Because TNFis are expensive, however, there is currently much interest in lower-cost biosimilars—biological products that are highly similar to a licensed reference biological product with no clinically meaningful differences in safety, potency, and purity. Because they are not exact replicas of the reference drug, each biosimilar must be tested against its reference drug to determine its efficacy and safety in a particular therapeutic area.

Jonathan Kay, MD, University of Massachusetts Medical School, Worcester, Massachusetts, USA, presented results of a phase 3, randomized, double-blind, active comparator trial of the biosimilar BOW015 to its reference drug infliximab in patients with active RA. The trial originally enrolled 199 patients at 23 study sites in India. Almost 90% of the patients were female with a median age of 46 and a median disease duration of 3 years. All patients received a stable dose of either oral methotrexate or corticosteroids for at least 4 weeks prior to randomization, and no patient had previously used a biologic agent. No patient had active or latent tuberculosis.

Patients were randomized to receive infliximab (n = 62) or the biosimilar drug (n = 127) dosed at 3 mg/kg at baseline and at weeks 2, 6, and 14. The primary outcome of the study was the proportion of patients in either treatment group who achieved an American College of Rheumatology 20% improvement response (ACR20) at week 16.

Of the original patients, 181 completed the double-blind portion of the study (weeks 0 to 22). At 22 weeks, patients who responded to the biosimilar continued with the treatment; responders to infliximab were crossed over to the biosimilar group (n = 157, both groups). All of the responders then continued on BOW015 every 8 weeks through week 46. Nonresponders were followed only to week 26 (n = 24). The last efficacy measure was at week 54, and safety follow-up extended to week 58.

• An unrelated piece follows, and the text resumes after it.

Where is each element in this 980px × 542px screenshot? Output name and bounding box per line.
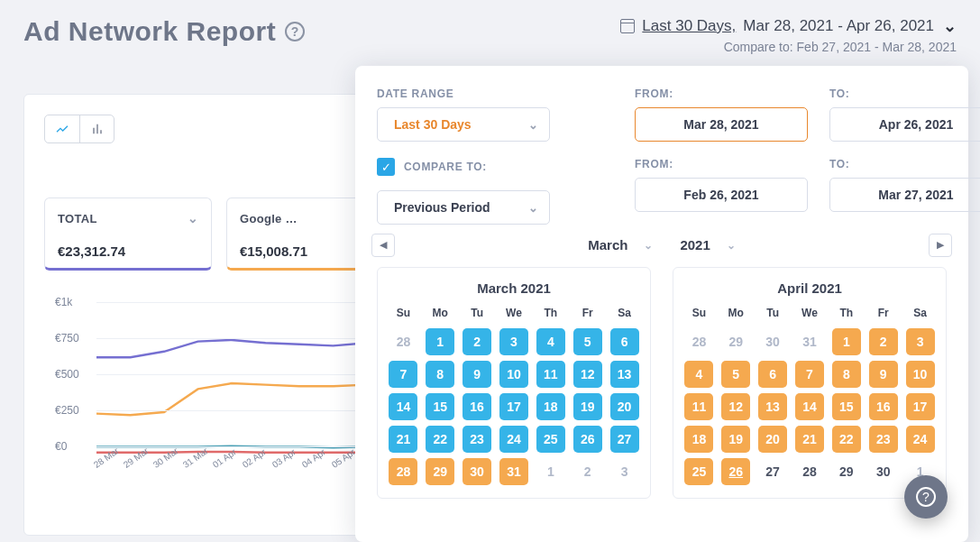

By week 16, ACR20 responses were seen in 89.8% of patients receiving infliximab and in 86.4% of those taking the biosimilar (95% CI, −19.3% to 12.6%). The durability of the response was maintained at weeks 24 and 54.

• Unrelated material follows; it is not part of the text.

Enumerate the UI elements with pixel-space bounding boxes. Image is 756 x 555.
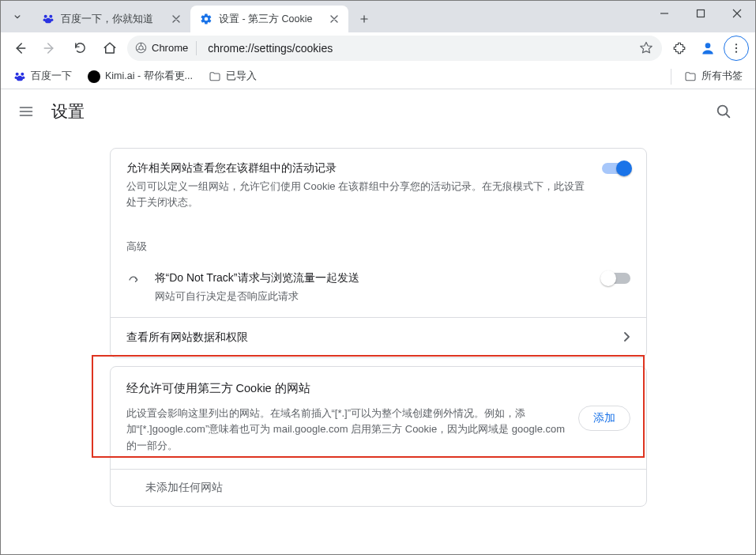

During the double-blind phase of the study, at least 1 treatment-emergent adverse event (AEs) occurred in 40.94% of the BOW015 group and in 48.39% of the infliximab group. Serious AEs were reported by 7.1% and 6.5% of the BOW015 and infliximab groups, respectively. No deaths were reported. At week 58, 53.5% of the patients in the initial BOW015 group had developed antidrug antibodies compared with 56.5% of the patients who initially received infliximab.

In conclusion, these data suggest that BOW015 was well tolerated and efficacious both as monotherapy and following an initial 12-week regimen of infliximab, with a durability of clinical response that extended over a total of 54 weeks.